Both nonfiction and blogs could  probably be categorized under the broader title of “online”, but I wanted to present them as two different entries for several reasons. Nonfiction is applicable to the direct market as well as online essays or articles and while blogs too include essays and articles, they are confined to online only. While nonfiction tends to veer toward subjectivity, blogs are far less stringent and include everything from diary/journal-style entries to step-by-step instructions on how to make contact with extra-terrestrials (no joke, check out this fucking psycho: http://www.truthcontrol.com/forum/how-make-contact-friendly-extraterrestrials). One of the more untapped applications for blogs — and one of their main distinctions from straight forward nonfiction — is their ability to serve as a marketing tool in and of themselves. You read that correctly. I am saying to use your writing to market your writing! More recently, “multi-author blogs” (or MABs) have developed, with posts written by several authors. MABs are a killer way to network and promote your work. The key to blogging is consistency.

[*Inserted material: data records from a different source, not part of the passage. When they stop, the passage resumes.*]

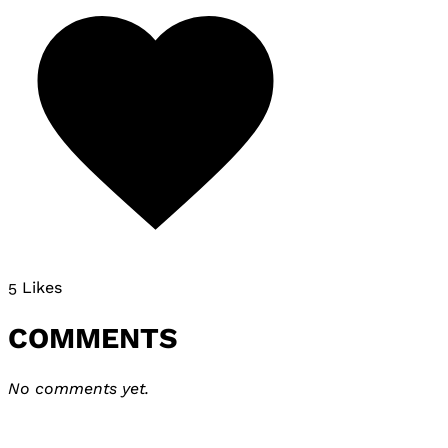
5 Likes
COMMENTS
No comments yet.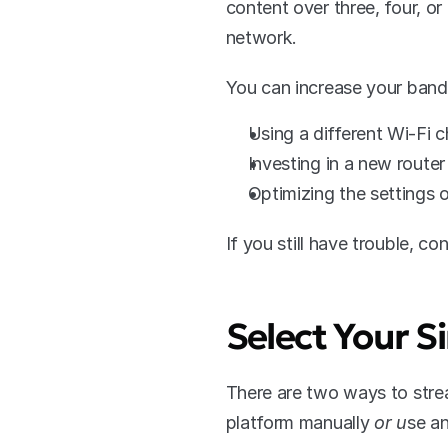
content over three, four, o
network. 
You can increase your band
Using a different Wi-Fi 
Investing in a new router
Optimizing the settings 
If you still have trouble, co
Select Your 
There are two ways to stre
platform manually
 or u
se an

If you plan to start a blog, make sure you are in it for the long haul or you will find yourself losing readers faster than a minority gets assaulted at a Trump rally.

Comic Books

Last I would like to cover an industry near and dear to my gonads, comics and graphic novels. Funny books have been experiencing a renaissance of sorts in recent years. Some of that can be attributed to the big guns, big tits, and spandex world of superhero movies as well as the celebrity circus of San Diego Comic Con. I would like to believe it is also due in larger part to the fact that readers have begun to uncover the ridiculously vast ocean of varied material.  Graphic novels in general have also gained some of the literary credibility which many of the writers (and of course artists) have so greatly deserved for decades while being shunned by the god-damn literati. Keep in mind with this endeavor that if you are a writer who could not draw your way out of a paper bag you will want to find an artist before pitching to publishers. Comic book houses rarely, if ever pair teams.

Again, these are but a mere few options in the world of the written word. Through trial and error you may find that none of these are the right fit. I will tell you that it is important to investigate any and every opportunity that comes your way, even if it may be in a format you never intended to be a willing participant. In the immortal words of one Mick Jagger, “You can’t always get what you want, but if you try sometimes you just might find you get what you need.”

Next Wednesday the secrets of plotting and pacing will be unlocked and rained upon your head in a majestic golden shower. Until then keep scribbling, you freaks.